Many nonprofit leaders are familiar with the concept of enterprise risk management (ERM). What they might not know is what goes into ERM.
During the American Institute for CPAs (AICPA) Not-for-Profit Industry Conference, speakers Mitchell Lewis and Bob Cummings said ERM means identifying, considering and developing responses to potential events, both internal and external to an organization, that might negatively impact an organization. It is not an internal audit.
Lewis and Cummings said that there six key components to an effective ERM process:
- Have/develop a risk management governance structure. It should align with organizational structure and goals and include clarity of risk management goals and responsibilities.
- Follow a risk management framework. Examples of this includes those established by the Committee of Sponsoring Organizations (COSO) or ISO 31000.
- Continuously identify the risk and risk event universe through creation of a risk register. This can be done through surveys, interviews, brainstorming sessions and comparison to other organizations.
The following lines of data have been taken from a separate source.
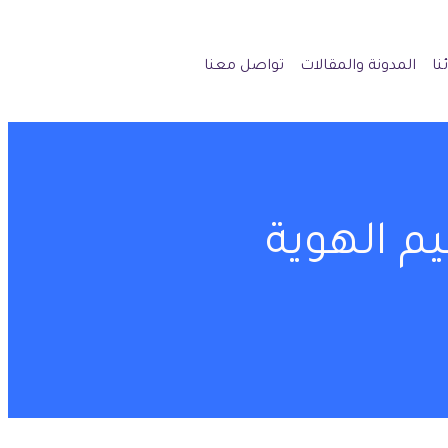
نا
المدونة والمقالات
تواصل معنا
 الهوية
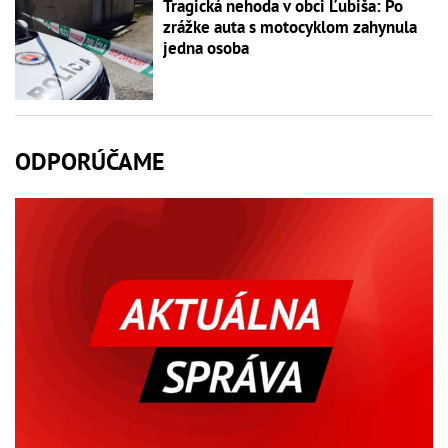
Tragická nehoda v obci Ľubiša: Po
zrážke auta s motocyklom zahynula
jedna osoba
ODPORÚČAME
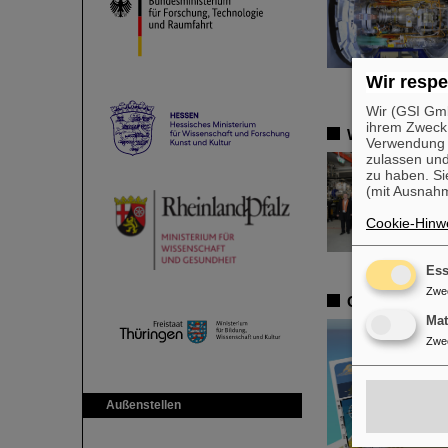
Wir respe
Wir (GSI Gmb
ihrem Zweck
Wissenschafts
Verwendung v
zulassen und
zu haben. Si
(mit Ausnahm
Cookie-Hinwe
Ess
Zwe
Grüße von der
Ma
Zwe
Außenstellen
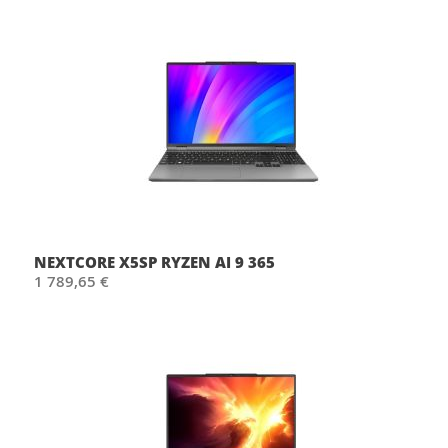
NEXTCORE X5SP RYZEN AI 9 365
1 789,65 €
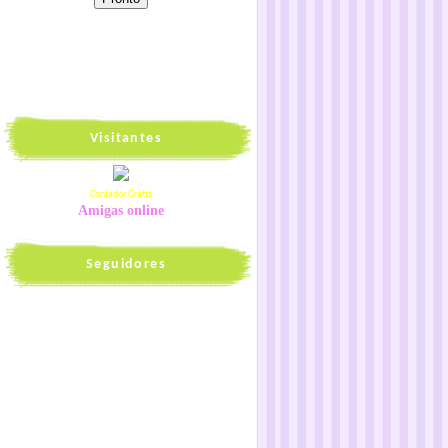
Visitantes
Contador Grátis
Amigas online
Seguidores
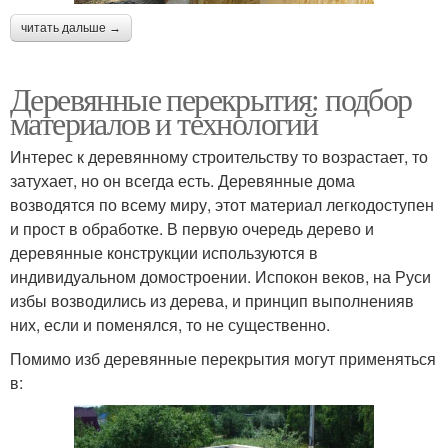
читать дальше →
Деревянные перекрытия: подбор
материалов и технологий
Интерес к деревянному строительству то возрастает, то
затухает, но он всегда есть. Деревянные дома
возводятся по всему миру, этот материал легкодоступен
и прост в обработке. В первую очередь дерево и
деревянные конструкции используются в
индивидуальном домостроении. Испокон веков, на Руси
избы возводились из дерева, и принцип выполненияв
них, если и поменялся, то не существенно.
Помимо изб деревянные перекрытия могут применяться
в:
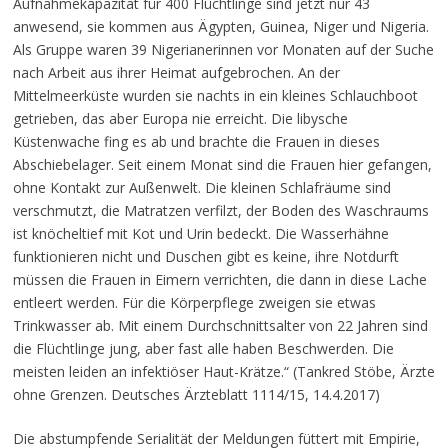
Aufnahmekapazität für 400 Flüchtlinge sind jetzt nur 43
anwesend, sie kommen aus Ägypten, Guinea, Niger und Nigeria.
Als Gruppe waren 39 Nigerianerinnen vor Monaten auf der Suche
nach Arbeit aus ihrer Heimat aufgebrochen. An der
Mittelmeerküste wurden sie nachts in ein kleines Schlauchboot
getrieben, das aber Europa nie erreicht. Die libysche
Küstenwache fing es ab und brachte die Frauen in dieses
Abschiebelager. Seit einem Monat sind die Frauen hier gefangen,
ohne Kontakt zur Außenwelt. Die kleinen Schlafräume sind
verschmutzt, die Matratzen verfilzt, der Boden des Waschraums
ist knöcheltief mit Kot und Urin bedeckt. Die Wasserhähne
funktionieren nicht und Duschen gibt es keine, ihre Notdurft
müssen die Frauen in Eimern verrichten, die dann in diese Lache
entleert werden. Für die Körperpflege zweigen sie etwas
Trinkwasser ab. Mit einem Durchschnittsalter von 22 Jahren sind
die Flüchtlinge jung, aber fast alle haben Beschwerden. Die
meisten leiden an infektiöser Haut-Krätze.“ (Tankred Stöbe, Ärzte
ohne Grenzen. Deutsches Ärzteblatt 1114/15, 14.4.2017)
Die abstumpfende Serialität der Meldungen füttert mit Empirie,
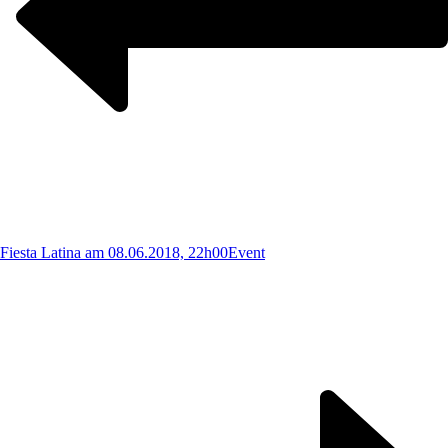
Fiesta Latina am 08.06.2018, 22h00
Event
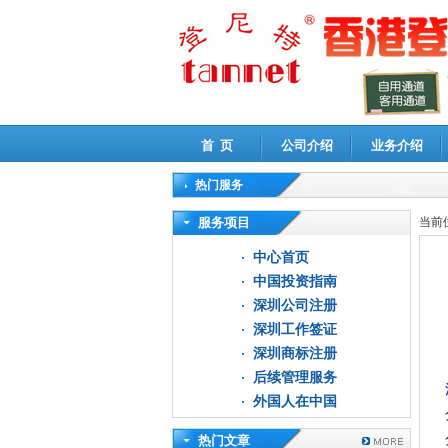
首 页
公司介绍
业务介绍
热门服务
高新技术企业认定审计
|
企业所得税汇算清缴申
服务项目
当前
中心首页
中国投资指南
深圳公司注册
深圳工作签证
深圳商标注册
后续管理服务
外国人在中国
热门文章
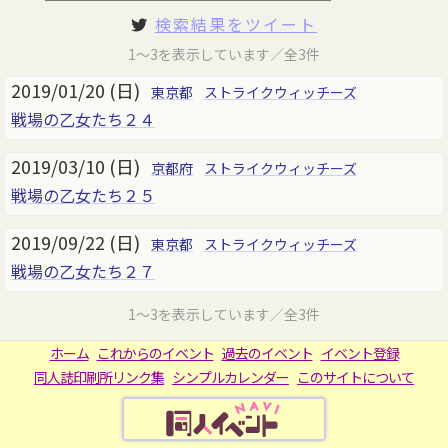
検索結果をツイート
1～3を表示しています／全3件
2019/01/20 (日)
東京都
ストライクウィッチーズ
戦場の乙女たち２４
2019/03/10 (日)
京都府
ストライクウィッチーズ
戦場の乙女たち２５
2019/09/22 (日)
東京都
ストライクウィッチーズ
戦場の乙女たち２７
1～3を表示しています／全3件
ホーム
これからのイベント
過去のイベント
イベント登録
同人誌印刷所リンク集
シンプルカレンダー
このサイトについて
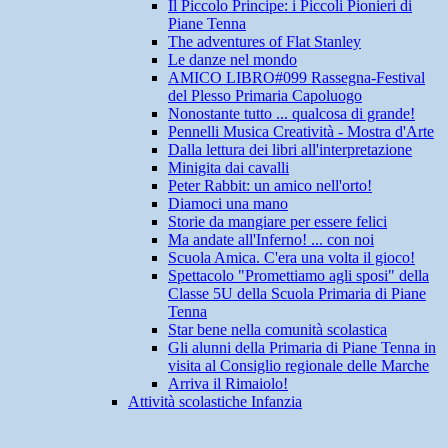
Il Piccolo Principe: i Piccoli Pionieri di
Piane Tenna
The adventures of Flat Stanley
Le danze nel mondo
AMICO LIBRO#099 Rassegna-Festival
del Plesso Primaria Capoluogo
Nonostante tutto ... qualcosa di grande!
Pennelli Musica Creatività - Mostra d'Arte
Dalla lettura dei libri all'interpretazione
Minigita dai cavalli
Peter Rabbit: un amico nell'orto!
Diamoci una mano
Storie da mangiare per essere felici
Ma andate all'Inferno! ... con noi
Scuola Amica. C'era una volta il gioco!
Spettacolo "Promettiamo agli sposi" della
Classe 5U della Scuola Primaria di Piane
Tenna
Star bene nella comunità scolastica
Gli alunni della Primaria di Piane Tenna in
visita al Consiglio regionale delle Marche
Arriva il Rimaiolo!
Attività scolastiche Infanzia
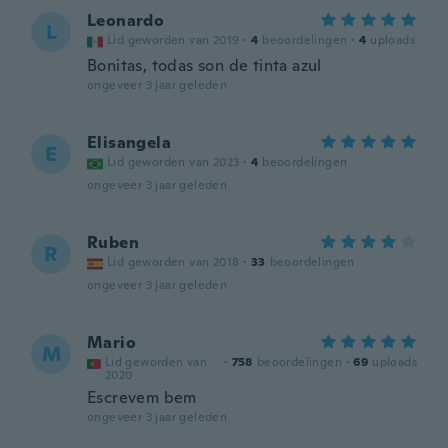
Leonardo
L
Lid geworden van 2019
·
4
beoordelingen
·
4
uploads
Bonitas, todas son de tinta azul
ongeveer 3 jaar geleden
Elisangela
E
Lid geworden van 2023
·
4
beoordelingen
ongeveer 3 jaar geleden
Ruben
R
Lid geworden van 2018
·
33
beoordelingen
ongeveer 3 jaar geleden
Mario
M
Lid geworden van
·
758
beoordelingen
·
69
uploads
2020
Escrevem bem
ongeveer 3 jaar geleden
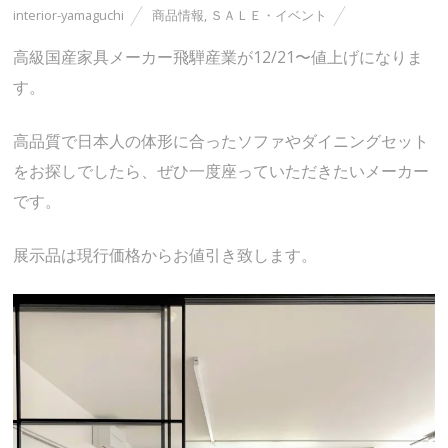
interior-yamaguchi
商品情報
,
ＳＡＬＥ・イベント
高級国産家具メーカー飛騨産業が12/21〜値上げになりま
す。
高品質で日本人の体形に合ったソファやダイニングセット
をお探しでしたら、ぜひ一度座っていただきたいメーカー
です。
展示品は現行価格からお値引き致します。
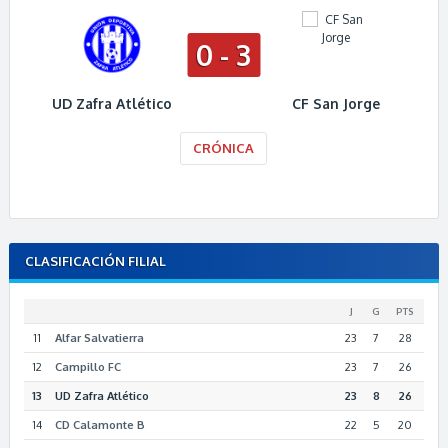
0 - 3
UD Zafra Atlético
CF San Jorge
CRÓNICA
CLASIFICACIÓN FILIAL
J
G
PTS
11
Alfar Salvatierra
23
7
28
12
Campillo FC
23
7
26
13
UD Zafra Atlético
23
8
26
14
CD Calamonte B
22
5
20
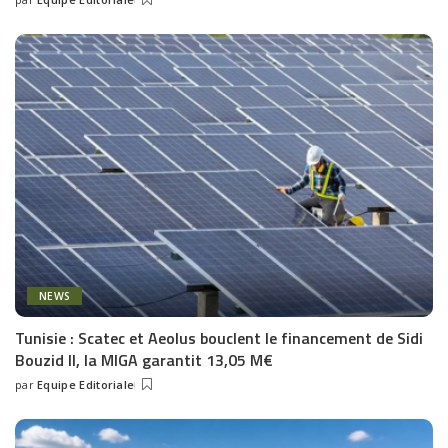
Posted
by
NEWS
Tunisie : Scatec et Aeolus bouclent le financement de Sidi
Bouzid II, la MIGA garantit 13,05 M€
par
Equipe Editoriale
Posted
by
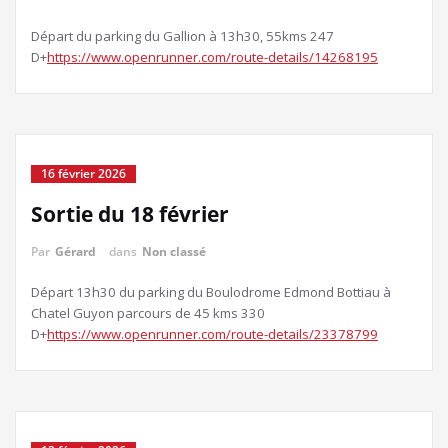
Départ du parking du Gallion à 13h30, 55kms 247
D+
https://www.openrunner.com/route-details/14268195
16 février 2026
Sortie du 18 février
Par
Gérard
dans
Non classé
Départ 13h30 du parking du Boulodrome Edmond Bottiau à
Chatel Guyon parcours de 45 kms 330
D+
https://www.openrunner.com/route-details/23378799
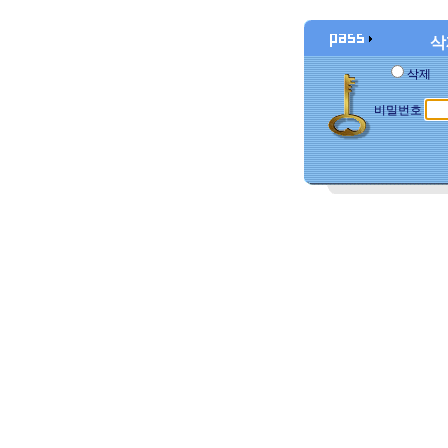
삭
삭제
비밀번호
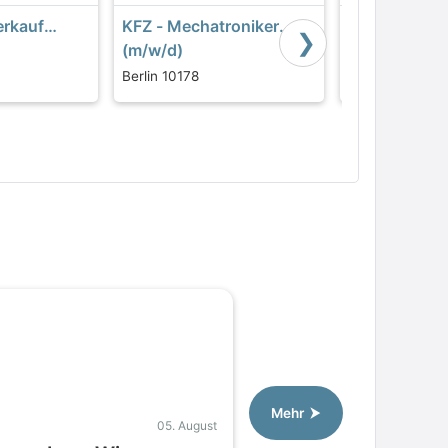
erkauf
KFZ - Mechatroniker
Gruppenleit
❯
(m/w/d)
Personalabr
oration in
(m/w/d)
Berlin 10178
Wertheim 9787
lzeit (20
Mehr ⮞
05. August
- Create and manage a risk profile. It should include a defined risk tolerance, quantification and prioritization of risk events and identification of risk event triggers, risk event consequences and key risk triggers.
- Establish risk responses. It should include accepting, sharing or avoiding risk, mitigating risk, a communications plan and a public relations plan.
- Monitor and report. This process should be performed at intervals appropriate to the risk universe in which the organization operates.